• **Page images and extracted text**
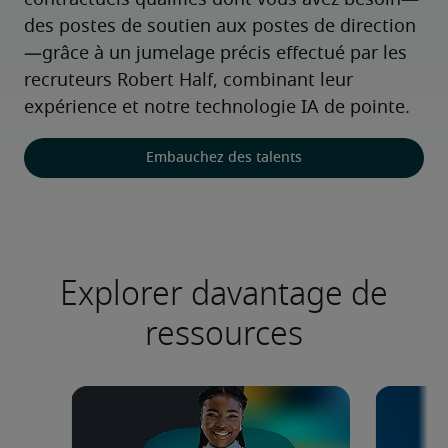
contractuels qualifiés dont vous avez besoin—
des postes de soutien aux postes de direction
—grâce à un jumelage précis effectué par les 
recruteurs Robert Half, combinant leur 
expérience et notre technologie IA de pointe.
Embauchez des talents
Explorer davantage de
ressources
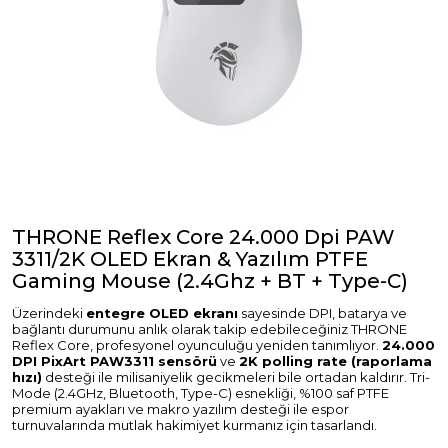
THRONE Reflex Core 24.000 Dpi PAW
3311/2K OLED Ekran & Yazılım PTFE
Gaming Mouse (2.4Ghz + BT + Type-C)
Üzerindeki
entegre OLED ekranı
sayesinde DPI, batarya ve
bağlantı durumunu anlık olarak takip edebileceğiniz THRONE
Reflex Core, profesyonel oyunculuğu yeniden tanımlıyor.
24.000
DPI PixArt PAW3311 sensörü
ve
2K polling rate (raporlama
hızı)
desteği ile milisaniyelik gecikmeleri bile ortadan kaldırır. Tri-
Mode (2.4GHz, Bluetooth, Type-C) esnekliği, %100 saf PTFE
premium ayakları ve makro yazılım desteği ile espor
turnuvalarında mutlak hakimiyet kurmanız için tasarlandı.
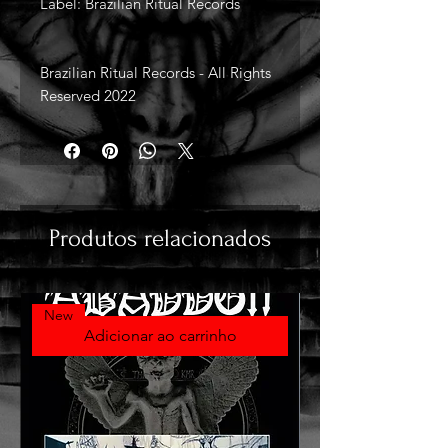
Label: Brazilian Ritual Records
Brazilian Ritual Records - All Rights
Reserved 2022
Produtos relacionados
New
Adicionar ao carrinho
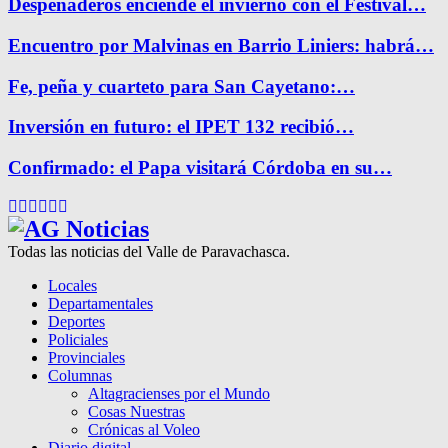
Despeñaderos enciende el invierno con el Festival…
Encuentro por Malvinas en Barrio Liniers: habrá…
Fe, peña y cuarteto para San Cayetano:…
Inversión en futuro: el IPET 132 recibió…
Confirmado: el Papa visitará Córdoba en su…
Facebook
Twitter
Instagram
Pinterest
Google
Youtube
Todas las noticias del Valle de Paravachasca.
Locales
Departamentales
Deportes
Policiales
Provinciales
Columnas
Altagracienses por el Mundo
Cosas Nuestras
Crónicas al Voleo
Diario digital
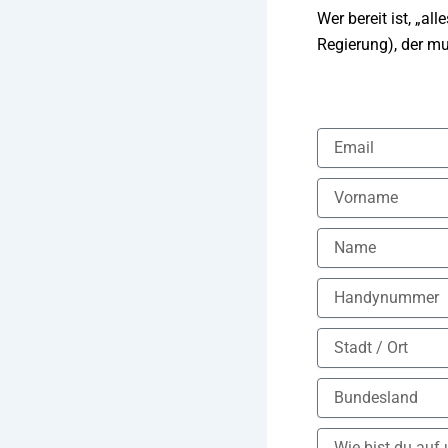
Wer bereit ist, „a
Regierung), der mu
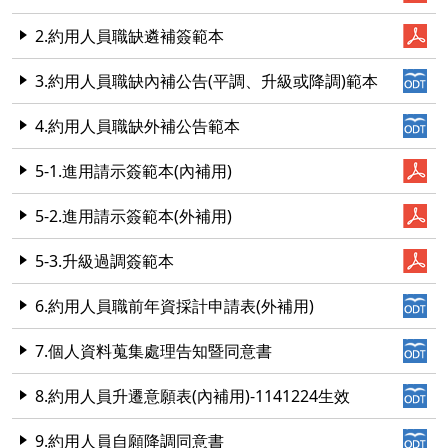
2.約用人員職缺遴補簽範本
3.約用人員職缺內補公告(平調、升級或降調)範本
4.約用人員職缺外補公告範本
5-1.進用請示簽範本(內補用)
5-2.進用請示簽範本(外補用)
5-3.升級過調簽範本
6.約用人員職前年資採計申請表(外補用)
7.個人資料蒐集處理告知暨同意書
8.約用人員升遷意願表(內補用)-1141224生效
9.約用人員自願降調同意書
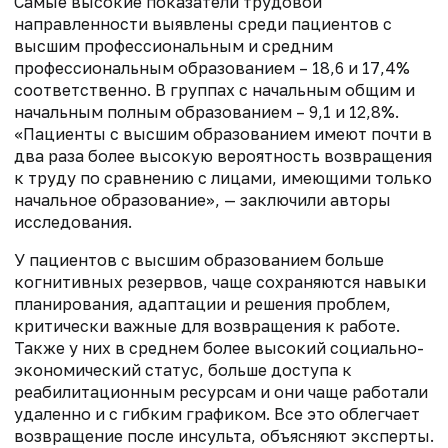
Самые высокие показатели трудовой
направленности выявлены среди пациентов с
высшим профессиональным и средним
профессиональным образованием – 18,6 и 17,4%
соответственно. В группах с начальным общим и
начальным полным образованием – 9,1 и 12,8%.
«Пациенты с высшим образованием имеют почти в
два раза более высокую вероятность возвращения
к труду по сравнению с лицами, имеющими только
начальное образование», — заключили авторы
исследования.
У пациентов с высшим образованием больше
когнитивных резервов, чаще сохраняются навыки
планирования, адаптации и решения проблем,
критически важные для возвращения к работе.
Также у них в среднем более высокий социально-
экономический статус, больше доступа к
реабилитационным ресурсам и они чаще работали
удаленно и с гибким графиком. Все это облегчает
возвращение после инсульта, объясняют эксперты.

• **Activity**
Only the text of the records above is to be reproduced, exactly as given; the pictures are dropped.

• **Response area**
contractuels qualifiés dont vous avez besoin—
des postes de soutien aux postes de direction
—grâce à un jumelage précis effectué par les 
recruteurs Robert Half, combinant leur 
expérience et notre technologie IA de pointe.
Embauchez des talents
Explorer davantage de
ressources
THRONE Reflex Core 24.000 Dpi PAW
3311/2K OLED Ekran & Yazılım PTFE
Gaming Mouse (2.4Ghz + BT + Type-C)
Üzerindeki
entegre OLED ekranı
sayesinde DPI, batarya ve
bağlantı durumunu anlık olarak takip edebileceğiniz THRONE
Reflex Core, profesyonel oyunculuğu yeniden tanımlıyor.
24.000
DPI PixArt PAW3311 sensörü
ve
2K polling rate (raporlama
hızı)
desteği ile milisaniyelik gecikmeleri bile ortadan kaldırır. Tri-
Mode (2.4GHz, Bluetooth, Type-C) esnekliği, %100 saf PTFE
premium ayakları ve makro yazılım desteği ile espor
turnuvalarında mutlak hakimiyet kurmanız için tasarlandı.
Label: Brazilian Ritual Records
Brazilian Ritual Records - All Rights
Reserved 2022
Produtos relacionados
New
Adicionar ao carrinho
Despeñaderos enciende el invierno con el Festival…
Encuentro por Malvinas en Barrio Liniers: habrá…
Fe, peña y cuarteto para San Cayetano:…
Inversión en futuro: el IPET 132 recibió…
Confirmado: el Papa visitará Córdoba en su…
Facebook
Twitter
Instagram
Pinterest
Google
Youtube
Todas las noticias del Valle de Paravachasca.
Locales
Departamentales
Deportes
Policiales
Provinciales
Columnas
Altagracienses por el Mundo
Cosas Nuestras
Crónicas al Voleo
Diario digital
Wer bereit ist, „a
Regierung), der mu
2.約用人員職缺遴補簽範本
3.約用人員職缺內補公告(平調、升級或降調)範本
4.約用人員職缺外補公告範本
5-1.進用請示簽範本(內補用)
5-2.進用請示簽範本(外補用)
5-3.升級過調簽範本
6.約用人員職前年資採計申請表(外補用)
7.個人資料蒐集處理告知暨同意書
8.約用人員升遷意願表(內補用)-1141224生效
9.約用人員自願降調同意書
Самые высокие показатели трудовой
направленности выявлены среди пациентов с
высшим профессиональным и средним
профессиональным образованием – 18,6 и 17,4%
соответственно. В группах с начальным общим и
начальным полным образованием – 9,1 и 12,8%.
«Пациенты с высшим образованием имеют почти в
два раза более высокую вероятность возвращения
к труду по сравнению с лицами, имеющими только
начальное образование», — заключили авторы
исследования.
У пациентов с высшим образованием больше
когнитивных резервов, чаще сохраняются навыки
планирования, адаптации и решения проблем,
критически важные для возвращения к работе.
Также у них в среднем более высокий социально-
экономический статус, больше доступа к
реабилитационным ресурсам и они чаще работали
удаленно и с гибким графиком. Все это облегчает
возвращение после инсульта, объясняют эксперты.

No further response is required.